**Work task:** In the listing below, how many lines hold "Wenn"? Give the number only.

┌──

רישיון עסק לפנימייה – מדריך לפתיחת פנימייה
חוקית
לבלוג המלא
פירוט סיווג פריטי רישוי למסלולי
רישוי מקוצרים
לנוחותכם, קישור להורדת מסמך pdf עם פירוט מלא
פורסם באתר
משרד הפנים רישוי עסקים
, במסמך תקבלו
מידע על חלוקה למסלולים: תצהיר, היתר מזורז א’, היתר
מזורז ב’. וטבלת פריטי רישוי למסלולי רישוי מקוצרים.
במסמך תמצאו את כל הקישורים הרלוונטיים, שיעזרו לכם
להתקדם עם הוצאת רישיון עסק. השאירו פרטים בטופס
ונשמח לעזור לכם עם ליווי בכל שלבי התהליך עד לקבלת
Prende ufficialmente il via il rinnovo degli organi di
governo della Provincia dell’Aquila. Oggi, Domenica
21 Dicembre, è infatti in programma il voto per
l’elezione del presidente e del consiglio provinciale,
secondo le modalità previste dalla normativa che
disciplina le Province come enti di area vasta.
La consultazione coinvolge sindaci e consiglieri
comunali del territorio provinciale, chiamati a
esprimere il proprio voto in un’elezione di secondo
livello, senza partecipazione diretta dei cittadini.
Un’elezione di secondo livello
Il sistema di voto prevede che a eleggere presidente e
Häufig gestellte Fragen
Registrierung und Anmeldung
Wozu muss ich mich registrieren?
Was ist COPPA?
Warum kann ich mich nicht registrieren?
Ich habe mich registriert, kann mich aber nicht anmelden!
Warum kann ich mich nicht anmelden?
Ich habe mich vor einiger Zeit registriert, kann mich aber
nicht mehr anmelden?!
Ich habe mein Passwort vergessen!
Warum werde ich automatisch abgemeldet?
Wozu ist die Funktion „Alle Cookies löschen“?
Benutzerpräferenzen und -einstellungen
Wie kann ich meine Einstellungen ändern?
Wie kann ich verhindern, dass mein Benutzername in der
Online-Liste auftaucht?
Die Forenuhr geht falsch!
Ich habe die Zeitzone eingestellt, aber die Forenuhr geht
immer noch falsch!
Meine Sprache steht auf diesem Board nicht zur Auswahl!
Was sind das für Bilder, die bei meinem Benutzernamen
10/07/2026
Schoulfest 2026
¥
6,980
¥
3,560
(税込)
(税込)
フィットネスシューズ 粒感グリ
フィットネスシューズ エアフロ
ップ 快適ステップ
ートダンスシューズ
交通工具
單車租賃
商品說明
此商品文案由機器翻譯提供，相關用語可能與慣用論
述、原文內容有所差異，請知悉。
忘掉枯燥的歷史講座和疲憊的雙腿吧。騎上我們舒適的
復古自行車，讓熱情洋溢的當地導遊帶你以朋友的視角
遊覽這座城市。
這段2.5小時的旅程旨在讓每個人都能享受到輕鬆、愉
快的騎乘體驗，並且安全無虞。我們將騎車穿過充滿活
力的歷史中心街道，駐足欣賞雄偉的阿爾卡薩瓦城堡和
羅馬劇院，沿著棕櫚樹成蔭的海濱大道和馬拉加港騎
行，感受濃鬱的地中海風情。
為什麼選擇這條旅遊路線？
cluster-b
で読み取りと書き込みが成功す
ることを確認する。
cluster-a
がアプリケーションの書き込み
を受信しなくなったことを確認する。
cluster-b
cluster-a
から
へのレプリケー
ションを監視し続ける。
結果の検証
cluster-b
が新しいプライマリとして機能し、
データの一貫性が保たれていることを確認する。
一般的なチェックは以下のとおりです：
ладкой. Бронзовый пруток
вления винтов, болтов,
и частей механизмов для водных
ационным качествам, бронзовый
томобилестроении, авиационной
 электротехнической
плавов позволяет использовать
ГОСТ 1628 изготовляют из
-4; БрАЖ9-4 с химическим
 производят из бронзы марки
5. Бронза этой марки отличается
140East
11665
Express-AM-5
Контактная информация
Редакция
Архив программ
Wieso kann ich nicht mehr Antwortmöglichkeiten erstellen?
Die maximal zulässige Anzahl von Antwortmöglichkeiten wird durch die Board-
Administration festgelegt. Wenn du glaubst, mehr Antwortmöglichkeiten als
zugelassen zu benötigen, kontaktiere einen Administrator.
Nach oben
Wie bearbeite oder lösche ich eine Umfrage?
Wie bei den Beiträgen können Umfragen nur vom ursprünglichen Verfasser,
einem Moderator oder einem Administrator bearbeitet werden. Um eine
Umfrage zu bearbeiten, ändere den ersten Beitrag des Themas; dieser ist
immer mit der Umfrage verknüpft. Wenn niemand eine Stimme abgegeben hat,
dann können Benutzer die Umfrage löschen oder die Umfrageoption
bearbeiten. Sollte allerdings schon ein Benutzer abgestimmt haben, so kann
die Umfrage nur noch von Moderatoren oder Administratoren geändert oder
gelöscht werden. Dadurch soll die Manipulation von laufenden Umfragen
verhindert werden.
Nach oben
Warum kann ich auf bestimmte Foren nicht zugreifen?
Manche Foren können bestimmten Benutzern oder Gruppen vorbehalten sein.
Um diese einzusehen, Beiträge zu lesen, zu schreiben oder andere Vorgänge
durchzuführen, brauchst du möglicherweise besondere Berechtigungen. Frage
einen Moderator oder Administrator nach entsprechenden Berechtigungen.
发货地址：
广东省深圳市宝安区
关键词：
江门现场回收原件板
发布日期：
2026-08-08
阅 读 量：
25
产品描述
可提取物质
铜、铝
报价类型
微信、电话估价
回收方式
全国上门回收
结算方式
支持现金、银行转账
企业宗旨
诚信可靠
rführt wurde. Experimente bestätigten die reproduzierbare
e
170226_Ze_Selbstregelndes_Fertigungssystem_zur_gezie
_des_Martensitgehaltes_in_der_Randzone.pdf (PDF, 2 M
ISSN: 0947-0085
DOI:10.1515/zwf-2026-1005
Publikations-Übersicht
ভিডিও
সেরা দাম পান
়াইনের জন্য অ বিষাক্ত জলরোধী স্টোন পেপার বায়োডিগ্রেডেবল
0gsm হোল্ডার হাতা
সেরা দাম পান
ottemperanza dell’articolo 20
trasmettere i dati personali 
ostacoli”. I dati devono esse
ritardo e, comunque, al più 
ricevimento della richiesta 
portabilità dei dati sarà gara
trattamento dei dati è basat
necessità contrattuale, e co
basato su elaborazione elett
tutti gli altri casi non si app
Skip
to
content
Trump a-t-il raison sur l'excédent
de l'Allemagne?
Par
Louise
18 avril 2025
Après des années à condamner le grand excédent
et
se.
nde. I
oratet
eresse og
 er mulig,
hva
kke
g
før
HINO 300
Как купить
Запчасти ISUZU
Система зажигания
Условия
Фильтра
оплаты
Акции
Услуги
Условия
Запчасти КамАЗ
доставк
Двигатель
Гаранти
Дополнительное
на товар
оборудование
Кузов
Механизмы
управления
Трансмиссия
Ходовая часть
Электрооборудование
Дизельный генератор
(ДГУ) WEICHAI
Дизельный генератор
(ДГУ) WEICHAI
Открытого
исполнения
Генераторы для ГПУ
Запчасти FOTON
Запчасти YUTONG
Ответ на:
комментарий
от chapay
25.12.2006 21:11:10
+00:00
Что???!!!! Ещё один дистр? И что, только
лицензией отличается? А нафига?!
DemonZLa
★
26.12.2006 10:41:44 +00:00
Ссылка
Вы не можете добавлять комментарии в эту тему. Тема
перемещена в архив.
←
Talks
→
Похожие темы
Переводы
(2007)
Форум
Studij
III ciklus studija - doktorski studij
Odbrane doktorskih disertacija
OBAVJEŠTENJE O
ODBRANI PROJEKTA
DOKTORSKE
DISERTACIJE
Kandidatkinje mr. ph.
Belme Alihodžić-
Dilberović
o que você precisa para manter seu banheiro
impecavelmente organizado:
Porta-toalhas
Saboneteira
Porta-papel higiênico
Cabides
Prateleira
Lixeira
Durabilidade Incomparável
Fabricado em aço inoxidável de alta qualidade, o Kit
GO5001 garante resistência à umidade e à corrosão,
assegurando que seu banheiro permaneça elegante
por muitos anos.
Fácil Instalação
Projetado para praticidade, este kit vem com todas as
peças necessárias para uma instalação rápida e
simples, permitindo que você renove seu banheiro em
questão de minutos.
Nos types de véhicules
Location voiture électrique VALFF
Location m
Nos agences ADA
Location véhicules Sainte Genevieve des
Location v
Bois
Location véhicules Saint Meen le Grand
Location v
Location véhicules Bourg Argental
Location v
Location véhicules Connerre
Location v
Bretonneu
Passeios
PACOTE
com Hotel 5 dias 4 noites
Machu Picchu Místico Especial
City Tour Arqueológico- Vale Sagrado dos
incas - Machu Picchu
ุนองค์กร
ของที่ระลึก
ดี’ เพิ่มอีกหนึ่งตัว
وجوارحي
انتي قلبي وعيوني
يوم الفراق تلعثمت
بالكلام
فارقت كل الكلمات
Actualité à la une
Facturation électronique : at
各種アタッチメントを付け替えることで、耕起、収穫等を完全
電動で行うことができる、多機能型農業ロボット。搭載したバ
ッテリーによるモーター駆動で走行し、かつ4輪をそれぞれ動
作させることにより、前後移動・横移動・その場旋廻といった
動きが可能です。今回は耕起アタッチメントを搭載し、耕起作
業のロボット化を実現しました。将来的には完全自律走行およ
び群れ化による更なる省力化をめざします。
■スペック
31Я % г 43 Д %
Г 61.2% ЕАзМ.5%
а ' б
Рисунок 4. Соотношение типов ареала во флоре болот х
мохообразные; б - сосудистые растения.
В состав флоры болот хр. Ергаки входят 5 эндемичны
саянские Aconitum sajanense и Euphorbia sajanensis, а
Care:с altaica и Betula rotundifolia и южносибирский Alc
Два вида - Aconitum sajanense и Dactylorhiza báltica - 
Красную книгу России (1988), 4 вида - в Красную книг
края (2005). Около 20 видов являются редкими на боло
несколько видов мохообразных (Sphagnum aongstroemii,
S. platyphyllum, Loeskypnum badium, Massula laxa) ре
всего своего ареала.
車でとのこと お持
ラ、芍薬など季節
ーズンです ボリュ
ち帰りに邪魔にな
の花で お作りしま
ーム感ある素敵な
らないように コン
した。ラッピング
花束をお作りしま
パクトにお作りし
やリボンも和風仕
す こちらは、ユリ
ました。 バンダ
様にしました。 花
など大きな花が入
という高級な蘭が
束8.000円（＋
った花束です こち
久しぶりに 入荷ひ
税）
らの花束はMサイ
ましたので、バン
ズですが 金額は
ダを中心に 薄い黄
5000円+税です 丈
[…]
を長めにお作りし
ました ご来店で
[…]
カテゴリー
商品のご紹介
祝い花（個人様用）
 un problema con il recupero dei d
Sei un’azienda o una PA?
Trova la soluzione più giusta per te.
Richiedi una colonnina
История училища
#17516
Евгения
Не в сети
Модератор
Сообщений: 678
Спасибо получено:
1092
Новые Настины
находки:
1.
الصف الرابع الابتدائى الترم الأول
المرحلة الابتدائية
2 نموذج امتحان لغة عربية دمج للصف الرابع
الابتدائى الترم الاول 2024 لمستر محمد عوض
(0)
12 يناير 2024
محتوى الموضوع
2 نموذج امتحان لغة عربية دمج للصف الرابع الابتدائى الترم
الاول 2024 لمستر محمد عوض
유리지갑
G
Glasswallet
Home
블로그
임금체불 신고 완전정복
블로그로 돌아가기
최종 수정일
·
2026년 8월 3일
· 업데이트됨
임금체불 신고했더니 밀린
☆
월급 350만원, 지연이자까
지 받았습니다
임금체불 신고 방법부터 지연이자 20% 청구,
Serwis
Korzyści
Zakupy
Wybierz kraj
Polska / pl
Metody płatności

└──

**Output of the exercise:** 2